C’est ainsi que la Physique venge, si cela se peut dire, de tems en tems les Physiciens du peu de cas que le peuple (& il y en a de plus d’une espece) fait de leurs occupations : elle leur offre des faits si singuliers & si extraordinaires, que les moins curieux ne peuvent s’empêcher de sortir de leur indifférence, pour venir les admirer.

Quelque singulier & extraordinaire que l’empressement dont nous venons de parler puisse paroître, on voit cependant qu’il a une espece de fondement dans la nature de la chose elle-même. En effet, tous les différens phénomenes que nous offre la Physique ne piquent pas également la curiosité ; il y en a beaucoup où il n’y a point à admirer pour qui ne sait pas penser ; mais dans celui-ci le merveilleux s’y voit, s’y ressent pour ainsi dire. Quoi de plus surprenant, en effet, qu’une bouteille qui ne produit aucune sensation, qui paroît n’avoir apporté aucun changement à votre état, & dont l’effet est tel cependant, que lorsque vous l’empoignez, l’étincelle que vous tiriez auparavant du conducteur sans aucune conséquence en n’éprouvant qu’une légere douleur, vous fait ressentir alors une violente commotion dans les bras & dans la poitrine si brusquement & avec tant de rapidité, qu’il est impossible de l’exprimer.

C’est à Leyde que cette fameuse expérience se fit pour la premiere fois, au commencement de Janvier de l’année 1746. Comme l’on fut quelque tems avant de savoir précisément qui en étoit l’auteur, M. l’abbé Nolet lui donna le nom d’expérience de Leyde’ & le merveilleux de ses effets paroissant venir uniquement de la bouteille dont on se sert pour la faire, on l’appella aussi en conséquence la bouteille de Leyde.

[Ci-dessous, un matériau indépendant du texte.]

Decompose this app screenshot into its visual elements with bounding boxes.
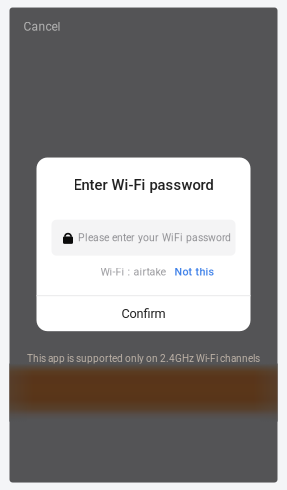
staticText: Cancel: [24, 20, 60, 34]
staticText: Not this: [174, 266, 214, 278]
staticText: Please enter your WiFi password: [78, 232, 231, 244]
staticText: Wi-Fi : airtake: [100, 266, 166, 278]
button[interactable]: Cancel: [20, 16, 64, 37]
staticText: Confirm: [122, 306, 166, 321]
button[interactable]: Not this: [174, 266, 214, 278]
button[interactable]: Confirm: [36, 296, 250, 331]
staticText: This app is supported only on 2.4GHz Wi-…: [27, 353, 260, 364]
staticText: Enter Wi-Fi password: [74, 176, 214, 194]
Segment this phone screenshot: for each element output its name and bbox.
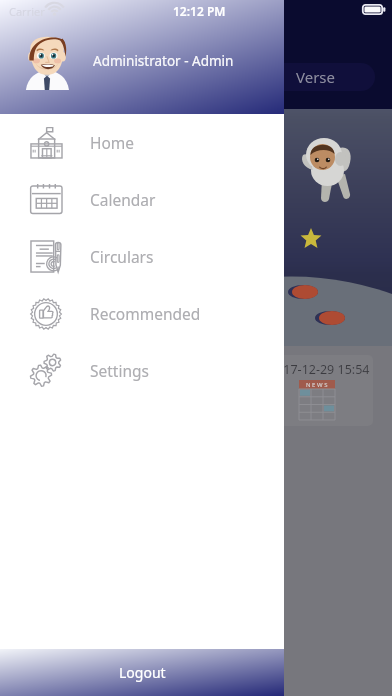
staticText: Recommended (90, 303, 201, 324)
staticText: Home (90, 132, 135, 153)
button[interactable]: Settings (0, 342, 284, 399)
staticText: Administrator - Admin (93, 52, 234, 70)
staticText: 2017-12-29 15:54 (269, 361, 370, 378)
staticText: Circulars (90, 246, 154, 267)
button[interactable]: Logout (0, 649, 284, 696)
staticText: Carrier (9, 4, 45, 19)
staticText: Calendar (90, 189, 156, 210)
staticText: Verse (296, 67, 336, 87)
button[interactable]: Home (0, 114, 284, 171)
staticText: Settings (90, 360, 149, 381)
button[interactable]: Recommended (0, 285, 284, 342)
button[interactable]: Circulars (0, 228, 284, 285)
staticText: Logout (119, 663, 166, 682)
staticText: N E W S (306, 381, 328, 389)
staticText: 12:12 PM (173, 3, 226, 19)
button[interactable]: Calendar (0, 171, 284, 228)
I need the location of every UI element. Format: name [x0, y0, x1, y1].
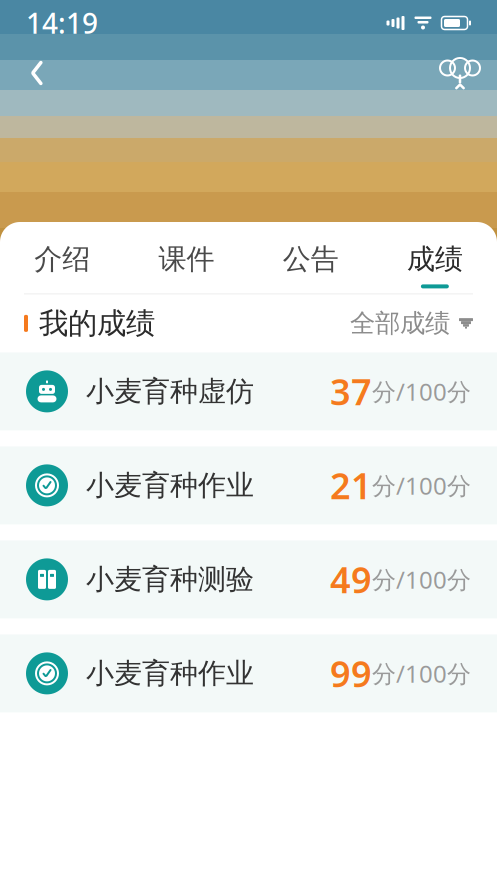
- staticText: 小麦育种作业: [86, 656, 254, 691]
- button[interactable]: 成绩: [373, 222, 497, 293]
- staticText: 我的成绩: [39, 305, 155, 341]
- staticText: 成绩: [407, 242, 463, 276]
- staticText: 全部成绩: [350, 308, 450, 339]
- staticText: 分/100分: [372, 376, 471, 407]
- staticText: 21: [330, 462, 372, 509]
- staticText: 小麦育种测验: [86, 562, 254, 597]
- staticText: 49: [330, 556, 372, 603]
- button[interactable]: 公告: [248, 222, 373, 293]
- staticText: 分/100分: [372, 658, 471, 689]
- staticText: 小麦育种虚仿: [86, 374, 254, 409]
- button[interactable]: 小麦育种虚仿: [0, 352, 497, 430]
- button[interactable]: 小麦育种作业: [0, 634, 497, 712]
- staticText: 小麦育种作业: [86, 468, 254, 503]
- staticText: 公告: [283, 242, 339, 276]
- button[interactable]: 全部成绩: [350, 302, 473, 345]
- button[interactable]: Download: [437, 50, 483, 96]
- button[interactable]: 课件: [124, 222, 248, 293]
- button[interactable]: 小麦育种测验: [0, 540, 497, 618]
- staticText: 介绍: [34, 242, 90, 276]
- button[interactable]: 小麦育种作业: [0, 446, 497, 524]
- staticText: 课件: [158, 242, 214, 276]
- staticText: 14:19: [26, 4, 98, 42]
- button[interactable]: 介绍: [0, 222, 124, 293]
- staticText: 37: [330, 368, 372, 415]
- button[interactable]: Back: [14, 50, 60, 96]
- staticText: 分/100分: [372, 564, 471, 595]
- staticText: 99: [330, 650, 372, 697]
- staticText: 分/100分: [372, 470, 471, 501]
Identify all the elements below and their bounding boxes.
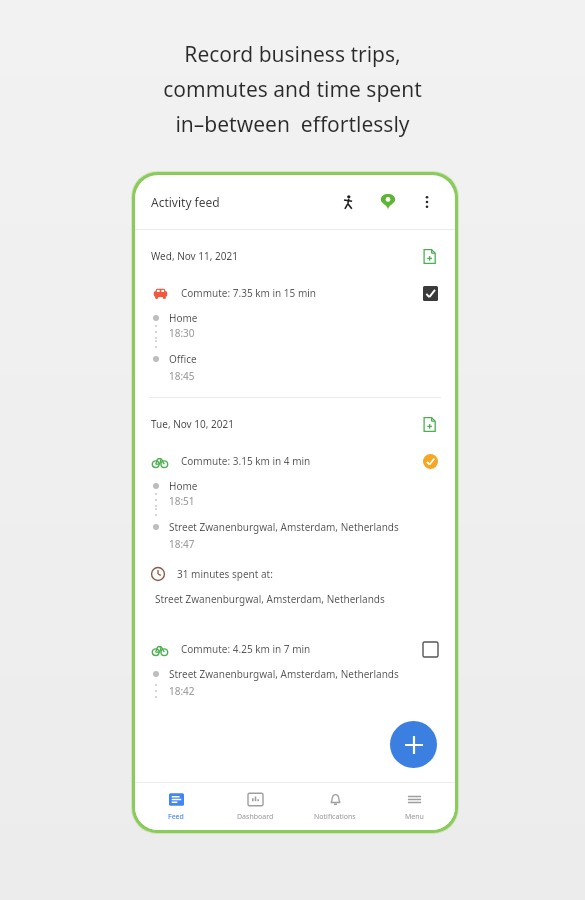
staticText: 18:47 xyxy=(169,537,195,551)
button[interactable]: Commute: 7.35 km in 15 min xyxy=(135,270,455,304)
button[interactable]: Menu xyxy=(375,783,453,830)
button[interactable]: Add activity xyxy=(390,721,437,768)
staticText: Street Zwanenburgwal, Amsterdam, Netherl… xyxy=(155,592,385,606)
button[interactable]: Trip approved xyxy=(422,285,439,302)
staticText: Tue, Nov 10, 2021 xyxy=(151,417,234,431)
button[interactable]: Wed, Nov 11, 2021 xyxy=(135,230,455,270)
staticText: Office xyxy=(169,352,197,366)
staticText: 18:42 xyxy=(169,684,195,698)
staticText: Street Zwanenburgwal, Amsterdam, Netherl… xyxy=(169,520,399,534)
button[interactable]: Notifications xyxy=(296,783,374,830)
staticText: Street Zwanenburgwal, Amsterdam, Netherl… xyxy=(169,667,399,681)
button[interactable]: Tue, Nov 10, 2021 xyxy=(135,398,455,438)
staticText: in–between effortlessly xyxy=(175,110,410,139)
staticText: commutes and time spent xyxy=(163,75,422,104)
button[interactable]: Commute: 3.15 km in 4 min xyxy=(135,438,455,472)
staticText: Home xyxy=(169,479,198,493)
button[interactable]: Location xyxy=(375,189,401,215)
button[interactable]: Feed xyxy=(137,783,215,830)
button[interactable]: Trip confirmed xyxy=(422,453,439,470)
staticText: Wed, Nov 11, 2021 xyxy=(151,249,238,263)
staticText: Commute: 3.15 km in 4 min xyxy=(181,454,311,468)
staticText: Dashboard xyxy=(237,812,274,822)
staticText: Notifications xyxy=(314,812,356,822)
staticText: 18:30 xyxy=(169,326,195,340)
staticText: Menu xyxy=(405,812,424,822)
staticText: 18:45 xyxy=(169,369,195,383)
staticText: 18:51 xyxy=(169,494,195,508)
staticText: Feed xyxy=(168,812,184,822)
button[interactable]: 31 minutes spent at: xyxy=(135,565,455,583)
staticText: Commute: 7.35 km in 15 min xyxy=(181,286,317,300)
staticText: Home xyxy=(169,311,198,325)
button[interactable]: More options xyxy=(415,190,439,214)
staticText: Record business trips, xyxy=(184,40,401,69)
button[interactable]: Select trip xyxy=(422,641,439,658)
staticText: Commute: 4.25 km in 7 min xyxy=(181,642,311,656)
other: Export day xyxy=(419,414,439,434)
staticText: Activity feed xyxy=(151,194,220,210)
button[interactable]: Walking activity xyxy=(335,189,361,215)
button[interactable]: Dashboard xyxy=(216,783,294,830)
staticText: 31 minutes spent at: xyxy=(177,567,273,581)
button[interactable]: Commute: 4.25 km in 7 min xyxy=(135,626,455,660)
other: Export day xyxy=(419,246,439,266)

Depuis on a appris que nous devions cette découverte à M. Cuneus, d’une des premieres familles de cette ville, qui aime & cultive la Physique. Il la fit par hasard un jour qu’il s’occupoit à repéter quelques expériences d’électricité. [Ceci est tiré d’une note qui se trouve à la page 3 du mémoire de M. l’abbé Nolet sur l’expérience de Leyde, inseré dans les mémoires de l’académie des Sciences de l’année 1746.]

Je me suis un peu étendu sur l’historique de cette expérience, sur l’éclat & la réputation qu’elle a donné à l’électricité ; mais j’ai cru que dans un ouvrage consacré à transmettre à la postérité les découvertes des différens siecles, & les circonstances qui les ont accompagnées, on ne seroit pas fâché de trouver une histoire abregée de celle-ci.

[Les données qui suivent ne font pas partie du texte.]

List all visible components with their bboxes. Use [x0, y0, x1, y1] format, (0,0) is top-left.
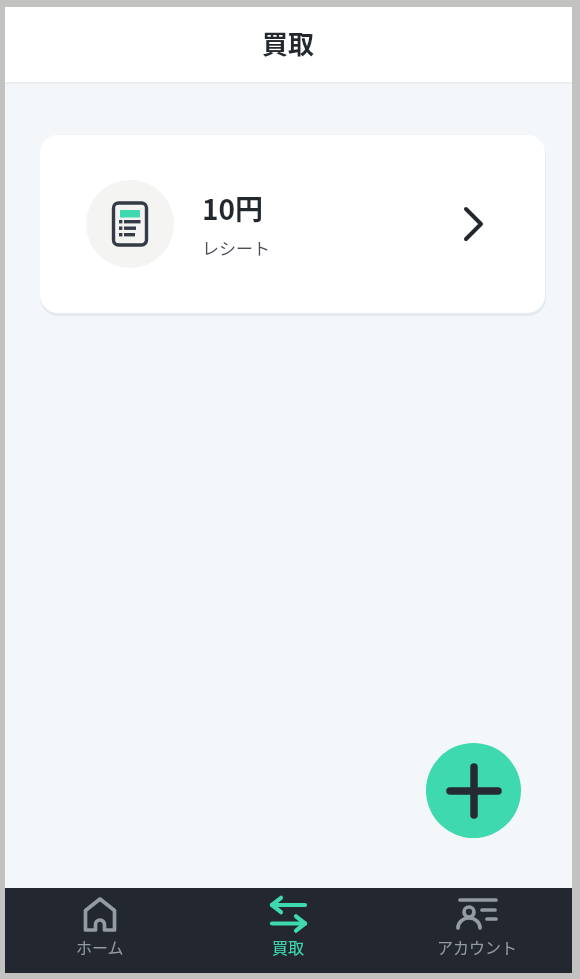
- staticText: レシート: [202, 235, 270, 260]
- staticText: 買取: [272, 935, 305, 958]
- button[interactable]: 買取: [194, 888, 383, 973]
- staticText: 買取: [262, 24, 315, 62]
- button[interactable]: 10円: [40, 135, 545, 313]
- staticText: アカウント: [437, 935, 518, 958]
- button[interactable]: アカウント: [383, 888, 572, 973]
- staticText: 10円: [202, 188, 264, 229]
- button[interactable]: [426, 743, 521, 838]
- staticText: ホーム: [76, 935, 124, 958]
- button[interactable]: ホーム: [5, 888, 194, 973]
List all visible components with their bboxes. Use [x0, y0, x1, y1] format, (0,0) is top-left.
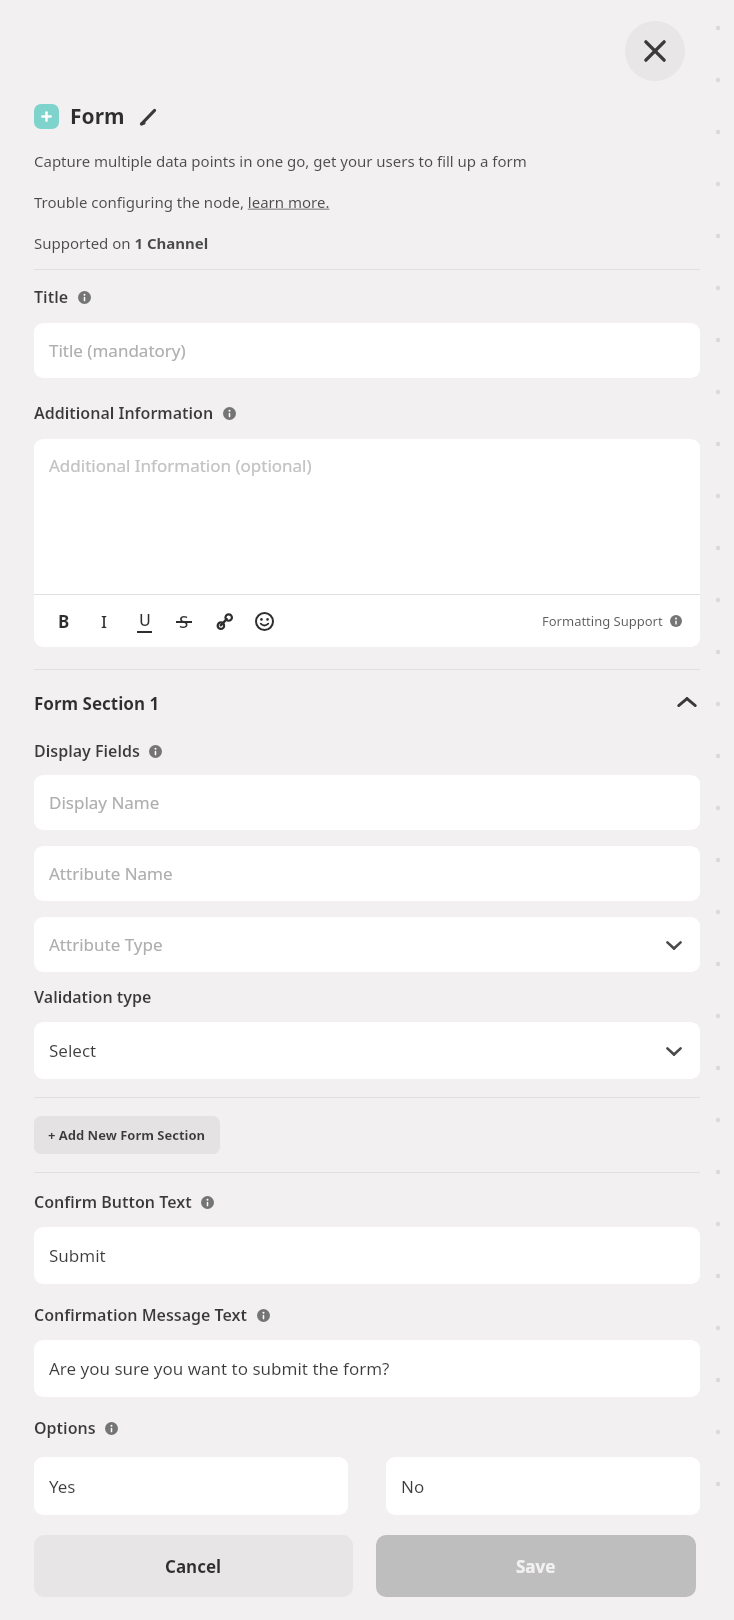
staticText: Confirm Button Text: [34, 1191, 192, 1213]
staticText: Are you sure you want to submit the form…: [49, 1357, 390, 1380]
staticText: Formatting Support: [542, 612, 663, 630]
staticText: Attribute Name: [49, 862, 173, 885]
staticText: Display Fields: [34, 740, 140, 762]
staticText: Form: [70, 102, 125, 131]
button[interactable]: Edit name: [137, 106, 159, 128]
button[interactable]: Attribute Name: [34, 846, 700, 901]
staticText: Options: [34, 1417, 96, 1439]
staticText: Yes: [49, 1475, 76, 1498]
button[interactable]: Italic: [92, 609, 116, 633]
button[interactable]: Underline: [132, 609, 156, 633]
staticText: Form Section 1: [34, 692, 160, 715]
staticText: Trouble configuring the node, learn more…: [34, 192, 330, 212]
button[interactable]: No: [386, 1457, 700, 1515]
button[interactable]: Close: [625, 21, 685, 81]
button[interactable]: Attribute Type: [34, 917, 700, 972]
staticText: + Add New Form Section: [48, 1126, 206, 1144]
staticText: Validation type: [34, 986, 152, 1008]
button[interactable]: Are you sure you want to submit the form…: [34, 1340, 700, 1397]
staticText: Title (mandatory): [49, 339, 186, 362]
button[interactable]: Yes: [34, 1457, 348, 1515]
staticText: Supported on 1 Channel: [34, 233, 209, 253]
staticText: S: [179, 610, 189, 633]
button[interactable]: Cancel: [34, 1535, 353, 1597]
button[interactable]: Title (mandatory): [34, 323, 700, 378]
button[interactable]: Save: [376, 1535, 696, 1597]
staticText: Confirmation Message Text: [34, 1304, 248, 1326]
button[interactable]: Display Name: [34, 775, 700, 830]
button[interactable]: Strikethrough: [172, 609, 196, 633]
staticText: I: [101, 610, 108, 633]
button[interactable]: Bold: [52, 609, 76, 633]
other: Collapse section: [674, 690, 700, 716]
staticText: Save: [516, 1555, 556, 1578]
button[interactable]: Formatting Support: [542, 612, 682, 630]
staticText: U: [139, 609, 151, 631]
button[interactable]: Form Section 1: [34, 690, 700, 716]
staticText: Capture multiple data points in one go, …: [34, 151, 527, 171]
button[interactable]: Select: [34, 1022, 700, 1079]
staticText: Display Name: [49, 791, 160, 814]
staticText: Additional Information (optional): [49, 454, 312, 477]
staticText: Submit: [49, 1244, 106, 1267]
staticText: Title: [34, 286, 69, 308]
staticText: Cancel: [165, 1555, 222, 1578]
staticText: Attribute Type: [49, 933, 163, 956]
staticText: B: [58, 610, 70, 633]
staticText: Select: [49, 1039, 97, 1062]
staticText: No: [401, 1475, 425, 1498]
button[interactable]: Insert link: [212, 609, 236, 633]
button[interactable]: Emoji: [252, 609, 276, 633]
button[interactable]: + Add New Form Section: [34, 1116, 220, 1154]
staticText: Additional Information: [34, 402, 214, 424]
button[interactable]: Submit: [34, 1227, 700, 1284]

On conçoit que cette nouvelle expérience, ou plutôt ce nouveau phénomene de l’électricité, reveilla l’ardeur des Physiciens, & qu’ils s’empresserent à l’envi de reconnoître toutes les différentes circonstances qui l’accompagnent, afin d’en découvrir les causes ; c’est aussi ce qui arriva. De-là il est facile d’imaginer qu’il a dû résulter un nombre infini d’expériences qu’il seroit inutile & même impossible de rassembler ici.

Afin de satisfaire cependant à ce que le lecteur a droit d’attendre de nous à ce sujet, nous exposerons

ce qui regarde ce phénomene d’une maniere assez étendue, pour qu’il lui soit facile ensuite de se former une idée de la plûpart des expériences qui n’en sont que des suites.

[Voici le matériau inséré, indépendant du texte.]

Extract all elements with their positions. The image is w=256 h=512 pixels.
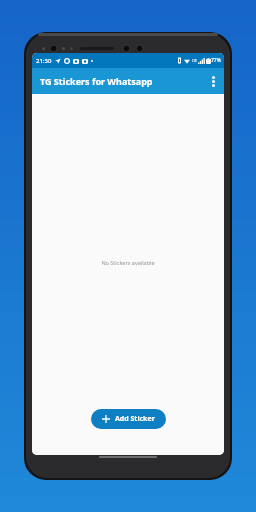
staticText: 21:50 [36,57,52,65]
staticText: TG Stickers for Whatsapp [40,75,153,87]
button[interactable]: Add Sticker [91,409,166,429]
button[interactable]: More options [202,70,224,92]
staticText: 77% [211,57,221,64]
staticText: No Stickers available [101,259,155,266]
staticText: Add Sticker [115,414,155,424]
staticText: LTE [192,59,197,63]
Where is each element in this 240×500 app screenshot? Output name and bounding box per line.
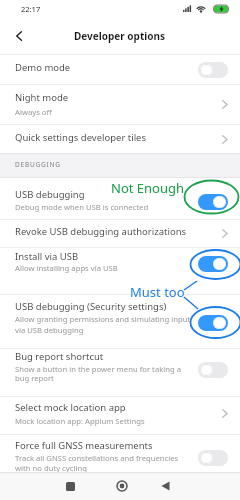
staticText: Must too [130,283,185,301]
staticText: bug report [15,373,54,383]
staticText: with no duty cycling [15,463,87,473]
button[interactable]: Select mock location app [0,397,240,434]
staticText: 22:17 [21,4,41,14]
staticText: Developer options [74,29,166,43]
staticText: Select mock location app [15,401,126,414]
staticText: Quick settings developer tiles [15,131,147,144]
staticText: Track all GNSS constellations and freque… [15,453,179,463]
staticText: Bug report shortcut [15,350,104,363]
button[interactable] [198,315,228,331]
staticText: Revoke USB debugging authorizations [15,225,187,238]
staticText: via USB debugging [15,325,84,335]
button[interactable] [198,362,228,378]
button[interactable] [198,194,228,210]
staticText: Always off [15,107,52,117]
staticText: Allow installing apps via USB [15,263,118,273]
staticText: Not Enough [111,179,185,197]
staticText: USB debugging (Security settings) [15,300,167,313]
staticText: Force full GNSS measurements [15,439,153,452]
button[interactable]: Force full GNSS measurements [0,435,240,472]
button[interactable] [116,480,128,492]
staticText: Install via USB [15,250,79,263]
button[interactable] [16,31,22,41]
staticText: Debug mode when USB is connected [15,202,149,212]
button[interactable] [198,62,228,78]
button[interactable] [198,450,228,466]
button[interactable] [161,481,170,491]
button[interactable]: Night mode [0,85,240,124]
button[interactable]: Demo mode [0,55,240,84]
staticText: DEBUGGING [15,160,61,169]
button[interactable]: Bug report shortcut [0,349,240,396]
button[interactable] [66,482,75,491]
button[interactable]: USB debugging [0,178,240,219]
staticText: Night mode [15,91,69,104]
button[interactable] [198,256,228,272]
button[interactable]: Install via USB [0,248,240,294]
staticText: Mock location app: Appium Settings [15,416,145,426]
staticText: Show a button in the power menu for taki… [15,364,182,374]
staticText: Allow granting permissions and simulatin… [15,314,191,324]
staticText: Demo mode [15,61,71,74]
staticText: USB debugging [15,188,85,201]
button[interactable]: USB debugging (Security settings) [0,295,240,348]
button[interactable]: Quick settings developer tiles [0,125,240,153]
button[interactable]: Revoke USB debugging authorizations [0,220,240,247]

Pour exécuter ceci d’une maniere plus abrégée, nous commencerons par donner le plus succintement que nous pourrons, une idée de plusieurs propriétés des corps électrisables par communication, & de ceux qui ne le sont pas, dont il sera traité plus amplement à l’article Electricité, auxquels il nous paroît que l’on doit attribuer ce qui arrive dans l’expérience du coup foudroyant ; ensuite nous montrerons par l’analyse des faits qu’elle nous présente, qu’ainsi que nous venons de l’avancer, elle n’est qu’une suite de ces propriétés. Au reste, si nous avons suivi cette voie, c’est que nous avons cru pouvoir par son moyen donner un ordre plus systématique à cet article, & exposer plus méthodiquement ce qui en dépend ; car nous ne prétendons nullement donner comme une véritable explication des causes de cette expérience ce que nous disons à ce sujet (quoiqu’en le faisant nous ayons tâché de ne suivre d’autre guide que l’analogie des faits), mais plutôt comme une hypothese, des conjectures, ou tout ce que l’on voudra sur ces causes. Pour faire voir que nous regardons cette explication exactement sur ce pié, nous ajoûterons celles qu’ont donné de la même expérience les plus habiles Physiciens, afin que le lecteur puisse choisir, & ne se déclarer que pour celle qui lui paroîtra le mieux quadrer avec les faits.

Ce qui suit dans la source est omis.